Flatter pitches motivates me more, says Jaydev Unadkat

Despite being repeatedly overlooked for national selection, Unadkat focussed on enjoying his cricket ahead of full-fledged domestic season
Mumbai Indians pacer Jaydev Unadkat (Photo | IPL)
Mumbai Indians pacer Jaydev Unadkat (Photo | IPL)

CHENNAI: 19.05. If one were told this is the first-class average of an Indian bowler with 224 wickets across six seasons (from 2015-16), the first assumption would be that he is a spinner.

If there were any doubts, it would have diminished if they knew the average dropped down to 16.53 with 122 scalps in the last 27 matches. Except that it isn’t; it belongs to Saurashtra captain Jaydev Unadkat.

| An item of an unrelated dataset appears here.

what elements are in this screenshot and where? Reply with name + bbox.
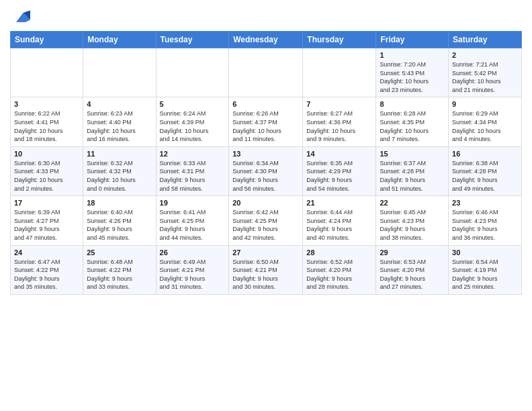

Such has been the record of the left-arm pacer in first-class cricket that it's almost impossible to believe that the numbers don't belong to a spinner. To add more context to the significance his performance holds, in this period, Saurashtra reached the Ranji Trophy final twice before winning their maiden title under Unadkat’s captaincy in 2019-20.

This is why, at some level, it is difficult to understand why Unadkat hasn’t received any reward in form of a call-up in red-ball cricket for India A, if not the Indian team despite the surreal consistency he had shown. The last time he was selected for India A was for the 2016 quadrangular white-ball series in Australia. For red ball matches, he hasn’t been picked since 2013.

Even as India A team are playing New Zealand A in four-day matches, the left-arm pacer is in Chennai to play for West Zone in the Duleep Trophy quarterfinals against North East Zone at the M A Chidambaram Stadium from Thursday.

Does it affect him? Unadkat says that there is a disappointment, but he doesn't let it affect him.

“There's another side where I get to keep enjoying what I am doing. The red ball is one format where I feel a lot more confident about myself and about my skills,” he said in an interaction with the media at the venue ahead of the match.

“I am at a stage where I am not as bothered as before about not being picked. I am 30, I'm not old enough to not be picked. I am not worried about ‘what if I am not picked’. I used to be in the past, but not anymore.”

That the pandemic struck less than a week after he lifted the Ranji Trophy didn't work well for him either. He had in fact been told that were it not for significant pandemic-era travel restrictions, he would have made the squad. So, what drives him? What’s the motivation behind turning up to the ground and bowling all day in a first-class match?

For Unadkat, it comes from the place where he hails from. Running in and delivering ball after ball and taking wickets in conditions that are seldom helpful for fast bowlers at Rajkot has steeled his nerves.

"I played all my life on wickets that haven't always been supportive enough for the fast bowler. So now, (I have) to go through the grind," he says.

"Keeping finding ways to take those wickets is something that I've been doing since the start of my career and that's my biggest motivation. I get more motivated when I see that the surface is flat… supporting the batters more than the bowlers. Maybe, that's because of the place where I come from.”

Unadkat played his only Test in 2010, at 19, after his first Ranji season. Although in hindsight he feels that it happened a tad too early. It did not help him that the Indian batting crumbled on day one. With experience, he has only gotten better.

As for his goals for the upcoming zonal tournament, it is all about getting into a rhythm and proving at a level that’s between Ranji Trophy and the national team ahead of a full-fledged domestic season.

The left-arm pacer first played for West Zone a month after his India debut in 2011 along with the current West Zone captain Ajinkya Rahane. “Both of us have had the opportunity to play for the zone in the past and we’d like to carry forward from there and get the tournament up and kicking,” he signed off.